WHAT IS BEING ASKED:
Find the line with "brines and meteoric waters, while d13C" and the line with "ores due to conductive cooling, dilution, a" in the entries below; output exactly those two lines, every line between them, and no others.
------ INPUT MATERIAL ------
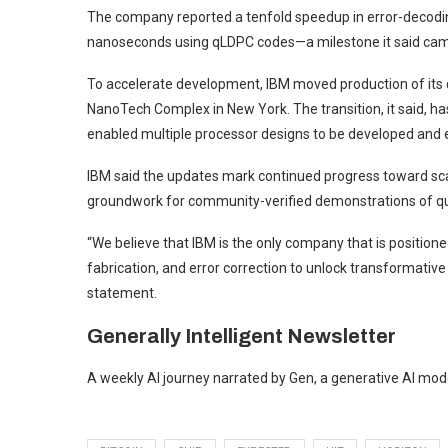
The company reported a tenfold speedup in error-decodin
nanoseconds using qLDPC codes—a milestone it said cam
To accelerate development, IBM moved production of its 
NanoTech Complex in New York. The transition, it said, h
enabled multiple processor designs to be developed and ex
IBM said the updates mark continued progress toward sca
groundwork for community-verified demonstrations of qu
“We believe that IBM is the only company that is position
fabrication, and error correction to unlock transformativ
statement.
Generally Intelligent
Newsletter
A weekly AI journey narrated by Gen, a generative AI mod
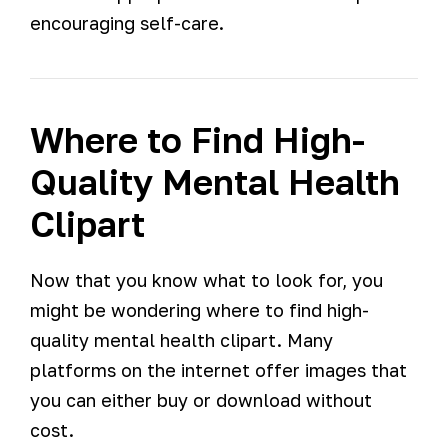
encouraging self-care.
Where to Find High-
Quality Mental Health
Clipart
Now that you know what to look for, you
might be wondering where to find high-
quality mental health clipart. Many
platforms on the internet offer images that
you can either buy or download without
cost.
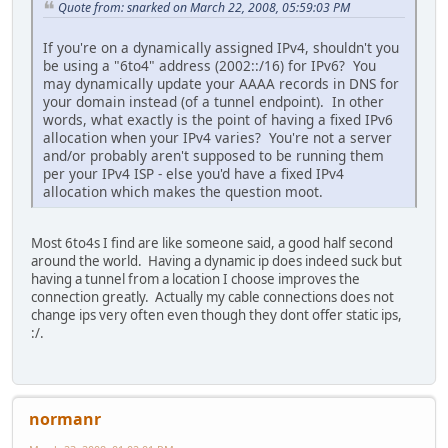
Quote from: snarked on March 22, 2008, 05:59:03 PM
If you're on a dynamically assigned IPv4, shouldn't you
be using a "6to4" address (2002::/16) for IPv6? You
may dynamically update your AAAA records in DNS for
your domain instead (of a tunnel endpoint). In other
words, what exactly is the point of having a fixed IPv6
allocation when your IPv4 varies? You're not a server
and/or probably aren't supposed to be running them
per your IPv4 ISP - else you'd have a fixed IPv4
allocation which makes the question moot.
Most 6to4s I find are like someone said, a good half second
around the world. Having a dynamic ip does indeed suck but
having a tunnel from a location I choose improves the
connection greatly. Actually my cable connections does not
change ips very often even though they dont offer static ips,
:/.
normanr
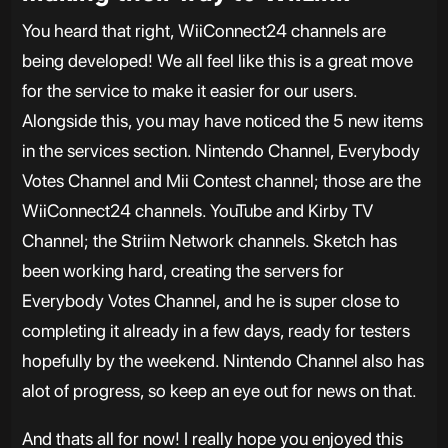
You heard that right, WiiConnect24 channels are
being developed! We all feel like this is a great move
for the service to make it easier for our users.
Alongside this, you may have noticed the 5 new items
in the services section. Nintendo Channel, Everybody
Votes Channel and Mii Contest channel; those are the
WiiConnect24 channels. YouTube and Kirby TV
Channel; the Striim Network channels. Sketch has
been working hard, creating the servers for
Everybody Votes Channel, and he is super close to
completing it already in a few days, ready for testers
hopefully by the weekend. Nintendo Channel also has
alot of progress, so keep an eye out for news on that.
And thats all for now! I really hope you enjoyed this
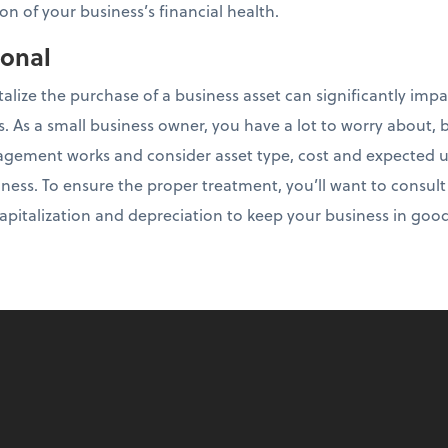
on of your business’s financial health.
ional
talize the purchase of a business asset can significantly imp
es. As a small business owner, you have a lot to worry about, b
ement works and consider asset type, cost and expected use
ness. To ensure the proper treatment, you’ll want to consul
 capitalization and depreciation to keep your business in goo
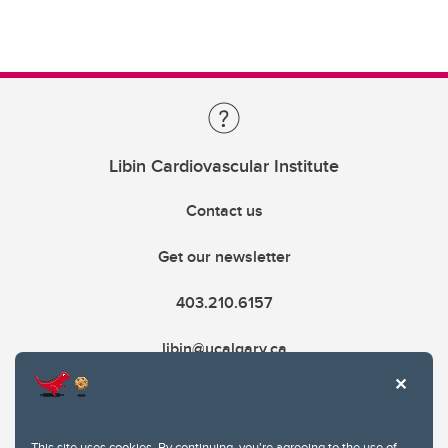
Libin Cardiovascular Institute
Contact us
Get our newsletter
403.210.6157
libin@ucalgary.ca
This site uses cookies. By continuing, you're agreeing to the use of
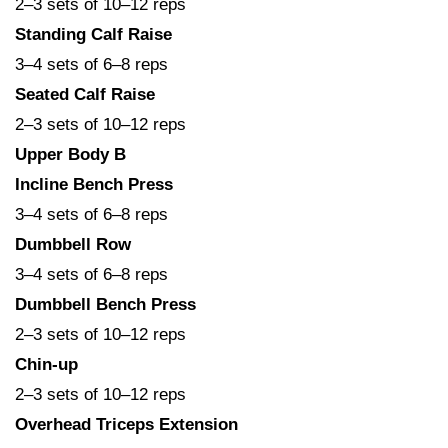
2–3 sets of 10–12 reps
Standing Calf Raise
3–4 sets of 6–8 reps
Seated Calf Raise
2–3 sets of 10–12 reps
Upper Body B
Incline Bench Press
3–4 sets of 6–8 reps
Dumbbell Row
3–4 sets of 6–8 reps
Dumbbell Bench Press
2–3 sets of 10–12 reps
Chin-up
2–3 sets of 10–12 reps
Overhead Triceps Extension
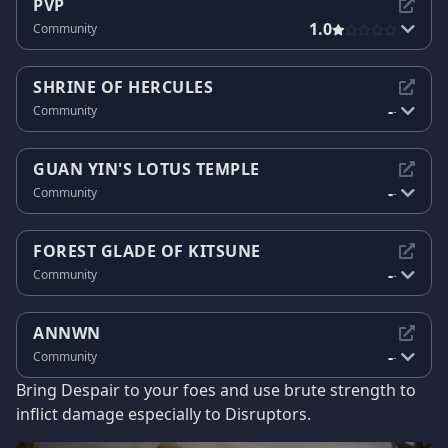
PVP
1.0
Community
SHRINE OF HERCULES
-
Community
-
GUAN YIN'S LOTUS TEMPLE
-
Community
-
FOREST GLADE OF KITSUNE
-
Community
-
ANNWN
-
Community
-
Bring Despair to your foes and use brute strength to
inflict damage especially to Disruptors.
------
------ INPUT MATERIAL ------
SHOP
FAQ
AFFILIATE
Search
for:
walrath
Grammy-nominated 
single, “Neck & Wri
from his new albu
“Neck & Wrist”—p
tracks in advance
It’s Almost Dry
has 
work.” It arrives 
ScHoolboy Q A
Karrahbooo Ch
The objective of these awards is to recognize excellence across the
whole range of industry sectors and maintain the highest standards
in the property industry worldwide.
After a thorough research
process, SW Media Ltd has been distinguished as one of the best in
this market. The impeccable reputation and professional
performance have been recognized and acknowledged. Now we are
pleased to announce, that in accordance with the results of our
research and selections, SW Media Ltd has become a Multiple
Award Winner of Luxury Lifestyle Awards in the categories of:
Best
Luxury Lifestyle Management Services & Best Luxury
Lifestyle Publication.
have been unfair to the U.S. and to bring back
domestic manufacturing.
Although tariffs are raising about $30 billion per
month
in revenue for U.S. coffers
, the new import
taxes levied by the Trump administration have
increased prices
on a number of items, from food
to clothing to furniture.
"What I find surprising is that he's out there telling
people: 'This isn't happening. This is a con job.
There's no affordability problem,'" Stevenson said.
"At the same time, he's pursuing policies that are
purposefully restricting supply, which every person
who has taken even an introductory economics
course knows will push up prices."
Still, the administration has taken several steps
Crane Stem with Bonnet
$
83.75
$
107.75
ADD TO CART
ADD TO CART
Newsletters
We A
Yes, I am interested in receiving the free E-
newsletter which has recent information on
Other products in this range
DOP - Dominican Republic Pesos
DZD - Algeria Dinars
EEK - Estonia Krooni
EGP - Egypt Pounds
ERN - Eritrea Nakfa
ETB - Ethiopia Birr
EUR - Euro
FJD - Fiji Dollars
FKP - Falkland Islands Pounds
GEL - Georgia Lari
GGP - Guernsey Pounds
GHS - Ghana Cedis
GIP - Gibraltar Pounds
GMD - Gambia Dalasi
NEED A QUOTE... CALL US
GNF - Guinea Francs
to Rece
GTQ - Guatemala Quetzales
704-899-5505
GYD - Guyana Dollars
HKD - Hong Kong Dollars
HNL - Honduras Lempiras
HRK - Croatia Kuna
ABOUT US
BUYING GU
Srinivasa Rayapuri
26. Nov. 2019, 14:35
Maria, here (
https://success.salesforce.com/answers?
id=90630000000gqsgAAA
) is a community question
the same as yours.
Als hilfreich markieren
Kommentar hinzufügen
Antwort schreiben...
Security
------
------ INPUT MATERIAL ------
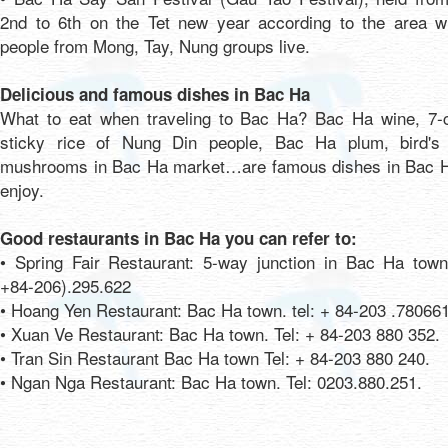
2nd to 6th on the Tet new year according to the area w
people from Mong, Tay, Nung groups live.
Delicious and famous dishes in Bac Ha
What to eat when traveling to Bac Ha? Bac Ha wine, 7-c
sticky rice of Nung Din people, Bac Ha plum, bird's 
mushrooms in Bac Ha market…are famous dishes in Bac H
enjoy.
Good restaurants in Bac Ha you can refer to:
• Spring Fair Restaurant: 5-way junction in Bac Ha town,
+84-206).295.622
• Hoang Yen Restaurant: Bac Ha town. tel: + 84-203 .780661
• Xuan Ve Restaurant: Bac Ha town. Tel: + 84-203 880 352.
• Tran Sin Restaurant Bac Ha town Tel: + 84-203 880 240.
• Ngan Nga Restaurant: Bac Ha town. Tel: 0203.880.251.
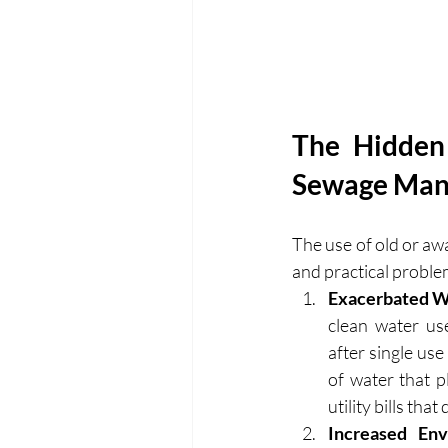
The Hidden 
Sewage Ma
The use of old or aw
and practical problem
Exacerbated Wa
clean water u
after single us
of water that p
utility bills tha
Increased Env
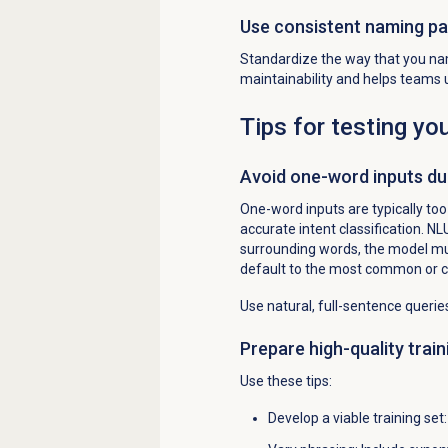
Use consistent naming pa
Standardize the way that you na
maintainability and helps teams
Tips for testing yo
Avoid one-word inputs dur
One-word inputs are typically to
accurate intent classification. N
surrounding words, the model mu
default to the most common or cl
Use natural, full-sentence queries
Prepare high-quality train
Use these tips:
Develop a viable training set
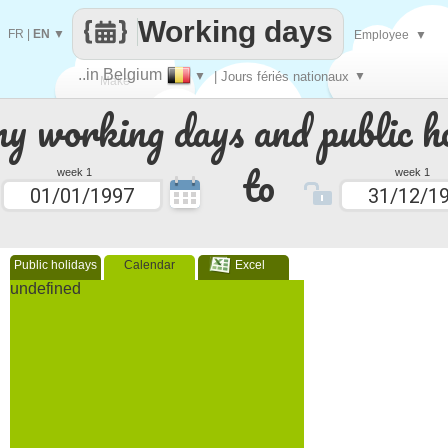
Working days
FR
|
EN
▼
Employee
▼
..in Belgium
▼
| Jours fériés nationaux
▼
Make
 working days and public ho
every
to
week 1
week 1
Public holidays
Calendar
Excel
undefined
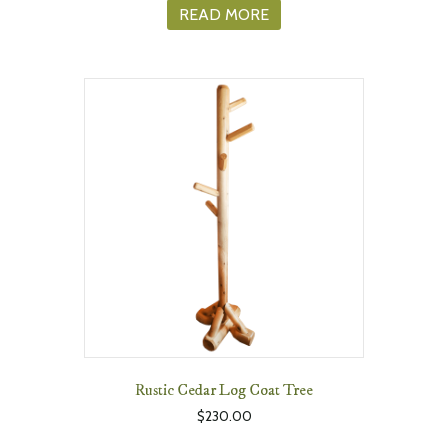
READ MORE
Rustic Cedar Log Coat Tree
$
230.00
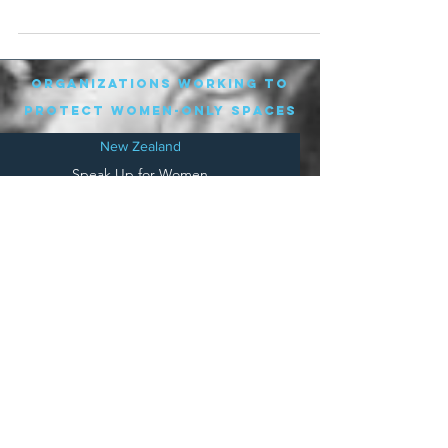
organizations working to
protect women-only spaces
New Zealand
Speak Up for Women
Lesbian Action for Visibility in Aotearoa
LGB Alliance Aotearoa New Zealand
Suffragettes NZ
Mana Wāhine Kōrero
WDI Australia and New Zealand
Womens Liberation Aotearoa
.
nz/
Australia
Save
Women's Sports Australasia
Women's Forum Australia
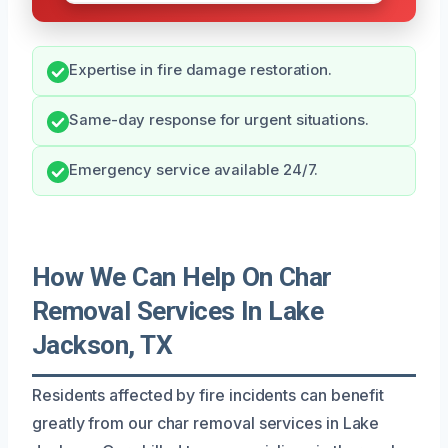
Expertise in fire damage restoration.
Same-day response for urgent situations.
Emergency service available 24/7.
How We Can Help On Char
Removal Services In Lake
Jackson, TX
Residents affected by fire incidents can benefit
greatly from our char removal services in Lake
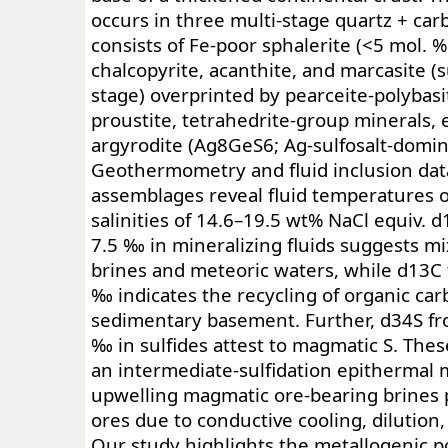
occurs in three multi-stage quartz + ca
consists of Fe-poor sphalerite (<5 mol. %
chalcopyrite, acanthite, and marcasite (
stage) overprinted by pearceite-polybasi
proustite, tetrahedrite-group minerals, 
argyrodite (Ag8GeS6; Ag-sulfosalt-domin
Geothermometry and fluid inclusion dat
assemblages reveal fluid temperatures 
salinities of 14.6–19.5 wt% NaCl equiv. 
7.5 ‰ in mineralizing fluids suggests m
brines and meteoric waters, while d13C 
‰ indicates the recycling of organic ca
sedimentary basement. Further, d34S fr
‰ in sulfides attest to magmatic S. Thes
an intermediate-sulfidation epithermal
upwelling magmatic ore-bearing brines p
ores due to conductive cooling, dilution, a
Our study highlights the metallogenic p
------
YOUR RESPONSE:
brines and meteoric waters, while d13C 
‰ indicates the recycling of organic ca
sedimentary basement. Further, d34S fr
‰ in sulfides attest to magmatic S. Thes
an intermediate-sulfidation epithermal
upwelling magmatic ore-bearing brines p
ores due to conductive cooling, dilution, a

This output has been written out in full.